Unblocking African Building Blocks will make it possible, for example, to set the real terms of the debate that is poisoning West and Central Africa around the CFA franc, just to show if it should "Get out", it is from Europe and not from Africa. It is enough to recall the vicissitudes of the clauses obliging member countries to denounce bilateral monetary agreements with non-European countries and their withdrawal in the 90s so as not to provoke Brexit: "not only do you not want my Ecu-Basket project but you want to deprive me of all my tax havens: My Money Back!". Immediately, his half-Anglo, half-Saxon, half-Deutsch, half-Desease neighbor reacted to calm things down by committing to denounce his bilateral monetary agreements in exchange for the reward of being the first to hold the office of president of the future European Central Bank.
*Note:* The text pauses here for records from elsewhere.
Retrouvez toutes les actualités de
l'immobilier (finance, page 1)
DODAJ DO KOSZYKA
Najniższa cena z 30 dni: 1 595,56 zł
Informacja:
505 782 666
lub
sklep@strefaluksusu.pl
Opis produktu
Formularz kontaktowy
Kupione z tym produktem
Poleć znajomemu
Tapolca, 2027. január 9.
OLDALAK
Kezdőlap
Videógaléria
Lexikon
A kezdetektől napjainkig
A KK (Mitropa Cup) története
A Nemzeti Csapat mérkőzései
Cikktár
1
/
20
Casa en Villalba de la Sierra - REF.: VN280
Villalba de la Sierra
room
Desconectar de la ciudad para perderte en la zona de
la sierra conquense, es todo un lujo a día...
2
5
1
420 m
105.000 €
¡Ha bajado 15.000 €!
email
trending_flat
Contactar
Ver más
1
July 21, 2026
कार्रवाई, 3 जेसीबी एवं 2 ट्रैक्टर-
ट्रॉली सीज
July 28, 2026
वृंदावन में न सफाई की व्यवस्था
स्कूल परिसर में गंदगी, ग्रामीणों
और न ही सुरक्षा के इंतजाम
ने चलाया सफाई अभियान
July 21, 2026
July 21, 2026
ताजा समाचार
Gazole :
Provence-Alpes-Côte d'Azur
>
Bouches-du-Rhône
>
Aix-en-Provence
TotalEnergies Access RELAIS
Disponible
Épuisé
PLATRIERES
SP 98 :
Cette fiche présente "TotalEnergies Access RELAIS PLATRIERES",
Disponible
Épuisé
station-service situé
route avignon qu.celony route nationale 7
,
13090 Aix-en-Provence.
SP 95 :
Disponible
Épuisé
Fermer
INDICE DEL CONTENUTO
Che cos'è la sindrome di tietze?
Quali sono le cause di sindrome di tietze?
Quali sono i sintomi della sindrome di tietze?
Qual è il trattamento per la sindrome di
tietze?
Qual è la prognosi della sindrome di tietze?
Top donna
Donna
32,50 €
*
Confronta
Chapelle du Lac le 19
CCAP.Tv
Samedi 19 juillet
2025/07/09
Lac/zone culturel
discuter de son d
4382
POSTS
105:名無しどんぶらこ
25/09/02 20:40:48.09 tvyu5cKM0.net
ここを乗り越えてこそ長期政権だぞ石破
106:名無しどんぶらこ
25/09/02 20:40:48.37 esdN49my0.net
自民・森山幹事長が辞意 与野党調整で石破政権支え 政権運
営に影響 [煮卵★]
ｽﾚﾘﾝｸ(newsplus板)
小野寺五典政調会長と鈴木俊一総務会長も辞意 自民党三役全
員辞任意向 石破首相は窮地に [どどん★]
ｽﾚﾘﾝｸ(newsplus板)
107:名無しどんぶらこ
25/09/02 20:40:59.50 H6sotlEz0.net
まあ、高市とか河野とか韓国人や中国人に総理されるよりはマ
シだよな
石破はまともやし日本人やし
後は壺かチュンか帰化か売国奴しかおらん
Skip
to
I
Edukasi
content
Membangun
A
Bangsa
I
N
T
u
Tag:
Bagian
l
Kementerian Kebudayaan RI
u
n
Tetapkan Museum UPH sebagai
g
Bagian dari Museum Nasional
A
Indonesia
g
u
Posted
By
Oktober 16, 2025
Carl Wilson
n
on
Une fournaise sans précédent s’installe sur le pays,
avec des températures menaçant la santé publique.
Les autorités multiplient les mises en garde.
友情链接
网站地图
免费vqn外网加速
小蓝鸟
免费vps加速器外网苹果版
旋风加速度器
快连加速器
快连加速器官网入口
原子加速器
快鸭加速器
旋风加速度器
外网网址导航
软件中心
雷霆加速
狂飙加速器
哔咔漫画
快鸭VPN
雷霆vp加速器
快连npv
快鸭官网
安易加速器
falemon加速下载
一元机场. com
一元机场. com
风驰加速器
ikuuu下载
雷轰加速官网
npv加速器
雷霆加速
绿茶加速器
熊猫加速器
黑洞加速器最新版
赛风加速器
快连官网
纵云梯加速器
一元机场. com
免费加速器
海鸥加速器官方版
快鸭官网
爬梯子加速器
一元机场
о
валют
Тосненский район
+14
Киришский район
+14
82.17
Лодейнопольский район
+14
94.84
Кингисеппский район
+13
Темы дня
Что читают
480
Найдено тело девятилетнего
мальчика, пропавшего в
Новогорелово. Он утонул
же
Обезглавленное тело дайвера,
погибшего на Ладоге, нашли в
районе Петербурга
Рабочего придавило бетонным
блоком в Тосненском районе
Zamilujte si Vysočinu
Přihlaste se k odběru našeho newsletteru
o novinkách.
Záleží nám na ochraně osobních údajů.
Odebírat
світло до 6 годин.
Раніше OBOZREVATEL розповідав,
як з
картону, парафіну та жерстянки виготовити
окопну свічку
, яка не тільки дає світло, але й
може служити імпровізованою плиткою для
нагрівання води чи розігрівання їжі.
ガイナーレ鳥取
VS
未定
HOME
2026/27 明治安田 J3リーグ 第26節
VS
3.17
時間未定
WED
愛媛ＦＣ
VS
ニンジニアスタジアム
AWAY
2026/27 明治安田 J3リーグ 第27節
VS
The last member most concerned then suggests that forcing him to withdraw from his DomTomDromZromProm is equivalent to making him disappear from the world map: "I am ready to give up the headquarters of the central bank and his position as president, to give my agreement for the reduction of agricultural subsidies in exchange for a single favor: preserve my pension". We know the result of this barter barter: peasant revolts, Brexit, instability, wars, loss of competitiveness, political swing towards the fascist far right, discredit in Africa. So much so that to demystify this controversy, the only slogan to popularize now is "Franc CFA Get out of Europe!"

Progressing towards the Federal State in complete serenity on both sides presupposes at least the evolution of the Westphalian state, its neo-Westphalian avatar and above all its Jacobin foil, symbol of the scourges of mediocrity and corruption. Denounced by several authors including J.J. Laffont (Steps towards a Modern State: An Economic Analysis. État et gestion publique, Actes du Colloque du 16 décembre 1999, La Documentation française. Paris, 2000 ), the Jacobin state had begun its decline during the 90s before coming back in force, no doubt under the effect of crises and shocks including coups d'état. The three member countries of the ETUC directly concerned cannot reduce their initiative to a genuine "kakistocracy", a nickname invented to denounce "Maga" which increasingly embodies the power of the worst. All the more so since the "kakistocratic" coups d'état are far from being the only ones when other more scandalous ones are in fact legalized:
- technocratic coups d'état, including the first report of the Club of Rome and many others warning of extreme risks or transforming, for example, Nature into Capital (Baghwati) with the agreement of eminent personalities from the banking and academic worlds, including Nobel Prize winners;
- "epistocratic" or institutional coups d'état that are becoming more and more frequent with the quest for a third term;
- "ontocratic" or "kleptocratic" coups d'état that have become almost permanent when conflicts of interest multiply between interest groups and criminal networks to plunder state resources. Blows that are omnipresent except in the statistics, such as the organization of continuous flows of massive capital flight through public debt, the organization of bank failures, the forgery and counterfeiting industry like all these "made in Asia" products made available to ill-informed consumers.

Hence the importance of recalling the robustness tests tested by the 1999 exercise, which was over-mediatized in real time allowing a wide audience to get involved. He then arouses fascination and exasperation. Fascination because it was drafted barely 2 months after September 9, 1999, the date of the signing of the Sirte Declaration which sets the objective of the creation of the African Union before 2002. This commitment is surprising, even illusory, since many countries are first monitoring the reaction of the middle powers to this decision. An unusual alliance between one of the richest countries, moreover coastal, and the "country of honest men" accelerated the ratification of the treaty creating the African Union and the adoption of the Constitutive Act on 11 July 2000. An alliance all the more unusual as the former insisted at all costs on taking up from the shores of Sirte the torch that had remained dormant since the defeat of Tefnakht to finally set himself up as the Pharaoh of Africa. To the great displeasure of the most powerful coastal country in southern Africa which had just put an end to the Apartheid, convinced that it embodied Piânkhy, the real Pharaoh. These rivalries did not prevent the establishment of the African Union in July 2002. Hence the importance of associating "story telling" with any "scenario crafting" for the sole purpose of stimulating creativity and innovation.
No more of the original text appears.